Dalam konferensi di internal WHO, sehari sebelum pengumuman pencabutan status darurat pun kabarnya terjadi perdebatan di antara anggota WHO. Bagaimanapun, sangat tidak mudah bagi siapa pun melupakan tragedi selama tiga tahun terakhir, terutama di satu-dua tahun awal pandemi, ketika hantaman covid-19 meluluhlantakkan semuanya nyaris tanpa kendali.

“Kita tidak bisa melupakan tumpukan api itu, kita tidak bisa melupakan kuburan yang telah digali. Kagak satu pun di sini akan melupakannya,” kata Maria van Kerkhove yang merupakan pemimpin teknis WHO untuk covid-19. Ucapannya tentu saja ditujukan untuk para korban yang berguguran akibat ganasnya virus covid-19.

Cek Artikel:  Menahan Laju Despotisme Baru

Tetapi, tidak melupakan tragedi bukan berarti kita berhenti dan tidak melangkah maju. “Ini belum berakhir, masih banyak yang harus dilakukan. Kami butuh kemauan dan stamina. Keadaan darurat sudah berakhir, tapi covid-19 belum,” imbuh Maria via akun Twitter pribadinya.

Seorang kawan bertanya kepada saya, kenapa sih WHO enggak sekalian saja akhiri status pandemi covid-19? Saya menjawab pertanyaan itu meniru jawaban seorang pejabat publik yang kerap dilontarkannya saat ditanya wartawan, “Ya ndak tahu, kok tanya saya.”

Tetapi, kalau boleh menerka-nerka jawabannya, barangkali WHO juga tidak mau membuat masyarakat dunia, termasuk pemerintah semua negara, lengah. Jangan belum apa-apa sudah lengah dan buru-buru menganggap covid-19 sudah mati. Padahal, seperti kata Maria, virus covid-19 masih ada di sini, mereka tak pergi ke mana-mana.

Cek Artikel:  Menyembelih Kemunafikan

Tedros pun menyampaikan pengumuman pencabutan kedaruratan covid-19 ialah penanda untuk beralih dari mode darurat ke mode penanganan covid-19 bersama penyakit menular lainnya. Bukan untuk membuat lengah. Bukan pula untuk dijadikan alasan negara merombak, apalagi membongkar sistem penanganan pandemi yang telah mereka bangun.

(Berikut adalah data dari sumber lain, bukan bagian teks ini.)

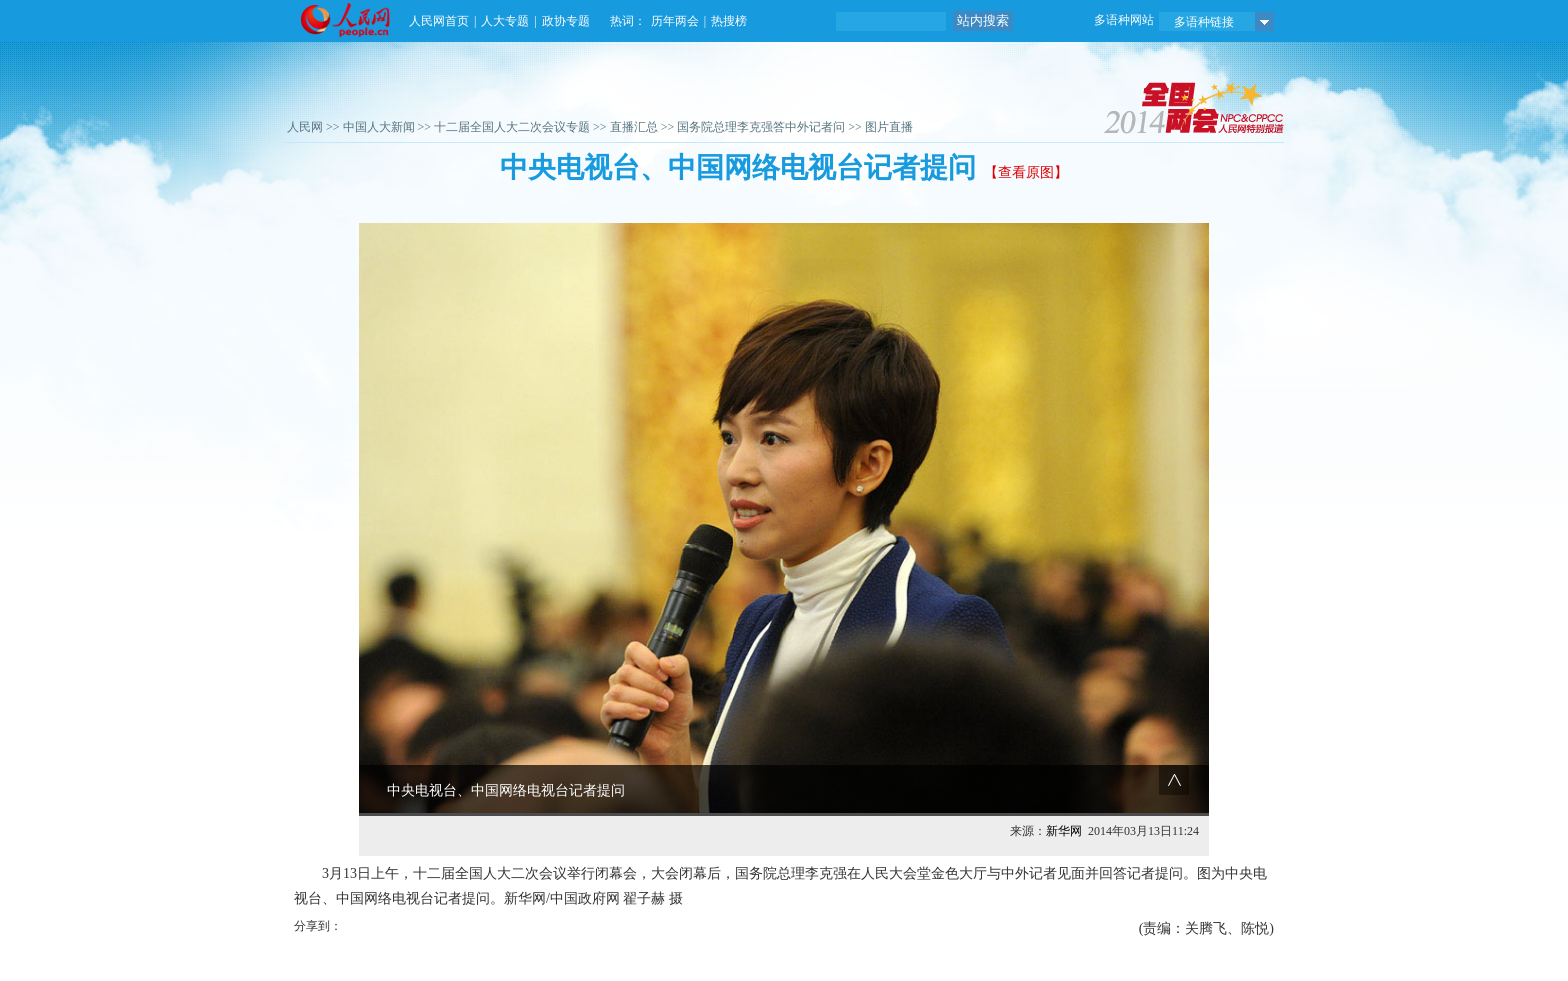 The image size is (1568, 981). Describe the element at coordinates (439, 21) in the screenshot. I see `人民网首页` at that location.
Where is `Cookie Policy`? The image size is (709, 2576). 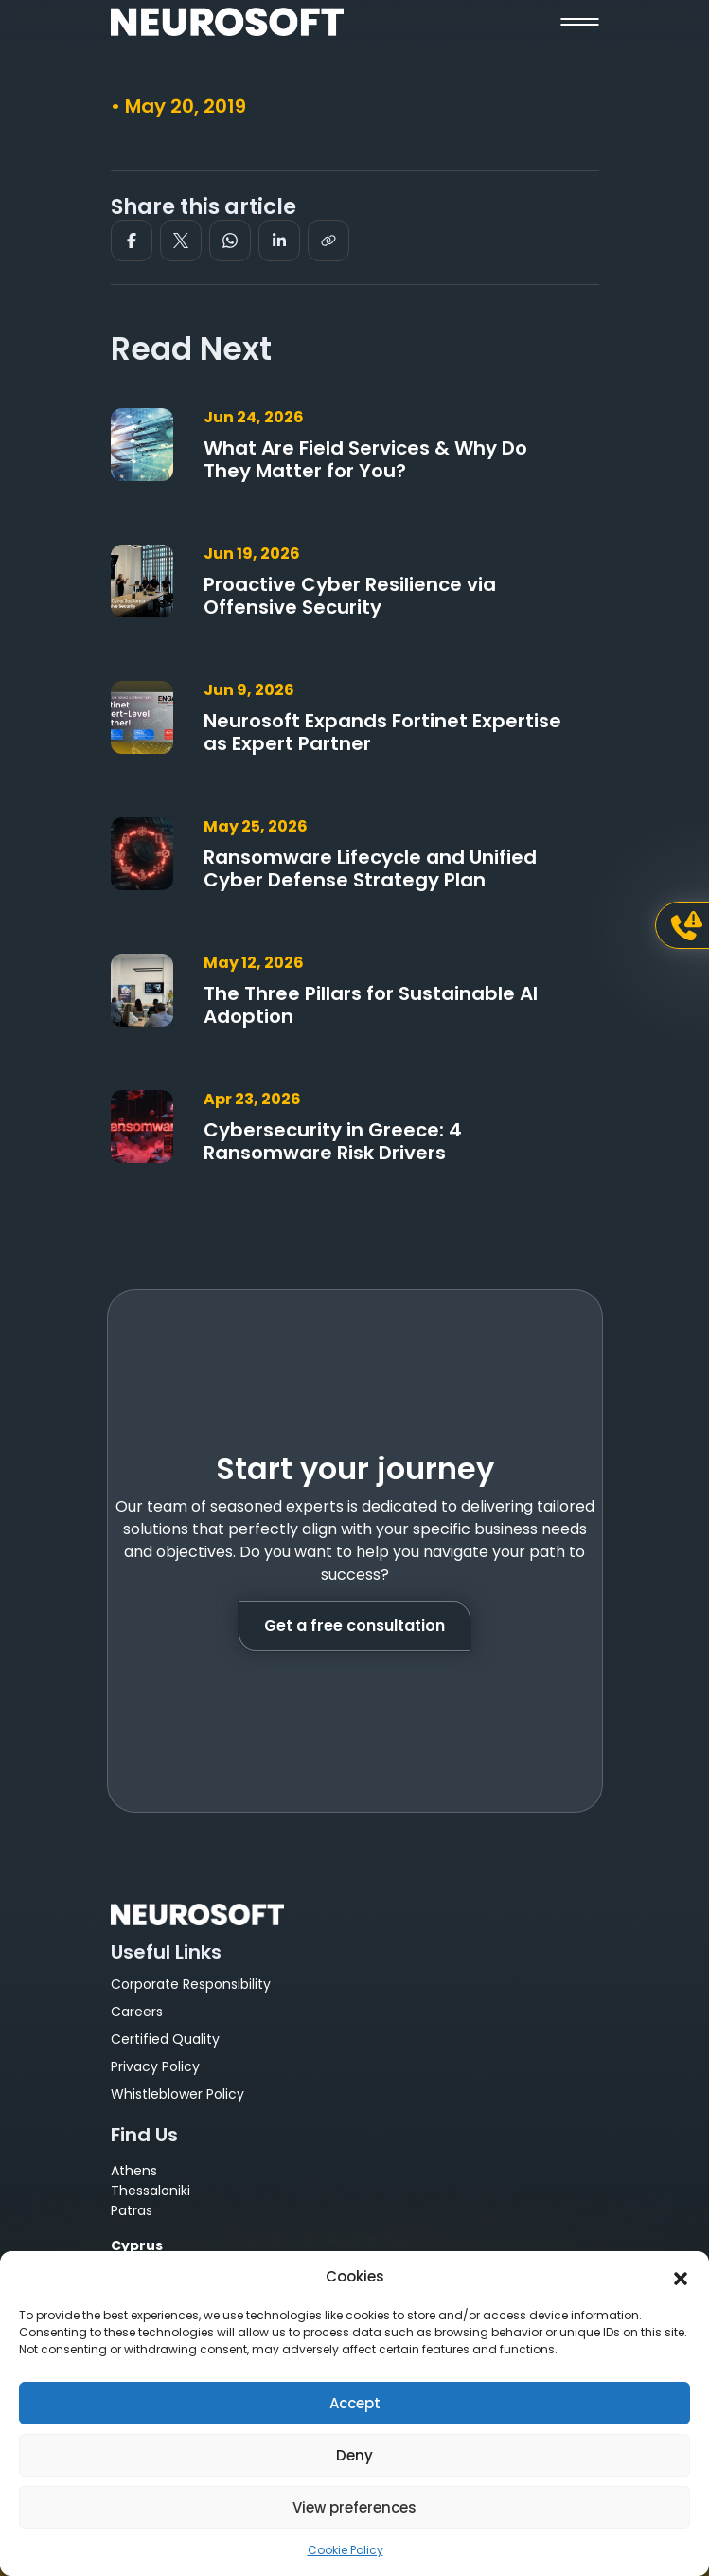 Cookie Policy is located at coordinates (345, 2550).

Pembangunan sistem dan infrastruktur untuk menghadapi pandemi itulah yang mahal. Ketika covid-19 menyerang pertama kali, banyak negara kelabakan melawannya karena sektor kesehatan mereka tak siap secara sistem, infrastruktur, ataupun sumber saya manusia. Pandemi covid-19 seperti membuka mata dunia bahwa hampir semua negara abai membangun sistem kesehatan yang kuat menghadapi pandemi yang berlevel dahsyat.

Itulah mungkin alasan WHO tak buru-buru mengakhiri pandemi. Di satu sisi mereka tidak mau membuat negara dan masyarakat dunia lengah. Di sisi lain mereka memberi kesempatan tiap negara untuk menyempurnakan sistem infrastruktur kesehatan sekaligus membangun skema respons dan pembiayaan yang mumpuni. Dengan begitu, negara akan berdaya saat harus berhadapan dengan pandemi yang kita tak tahu bakal datang kapan lagi.